TASK MATERIAL »
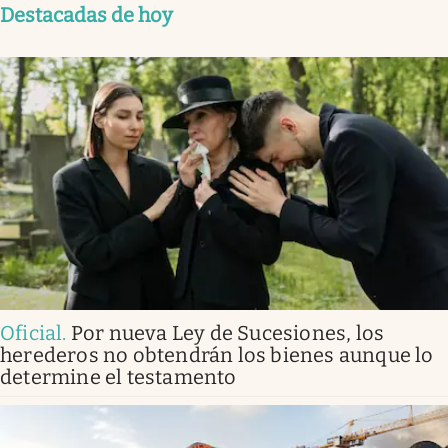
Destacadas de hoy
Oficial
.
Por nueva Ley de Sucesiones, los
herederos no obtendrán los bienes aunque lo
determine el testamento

...

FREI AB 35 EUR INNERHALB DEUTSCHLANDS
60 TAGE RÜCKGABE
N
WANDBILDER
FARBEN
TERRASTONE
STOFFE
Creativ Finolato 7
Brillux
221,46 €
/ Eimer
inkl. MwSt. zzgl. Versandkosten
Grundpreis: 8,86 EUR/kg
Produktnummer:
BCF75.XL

--

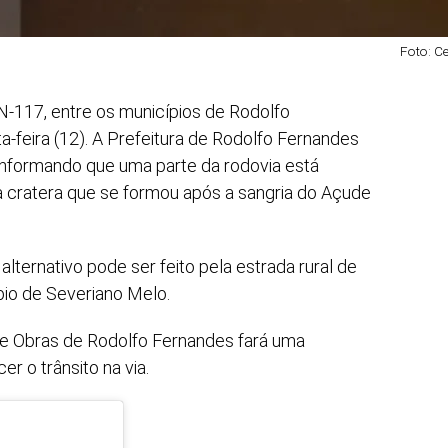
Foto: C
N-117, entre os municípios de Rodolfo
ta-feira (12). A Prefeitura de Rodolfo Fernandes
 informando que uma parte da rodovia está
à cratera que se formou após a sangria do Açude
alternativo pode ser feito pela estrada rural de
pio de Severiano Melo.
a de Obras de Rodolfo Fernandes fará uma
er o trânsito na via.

TRY IT »
In the listing above, find the line with "Por nueva Ley de Sucesiones, los" and the line with "determine el testamento". Output those two lines and every line between them, exactly as written.

REPLY TO THE EXERCISE »
Por nueva Ley de Sucesiones, los
herederos no obtendrán los bienes aunque lo
determine el testamento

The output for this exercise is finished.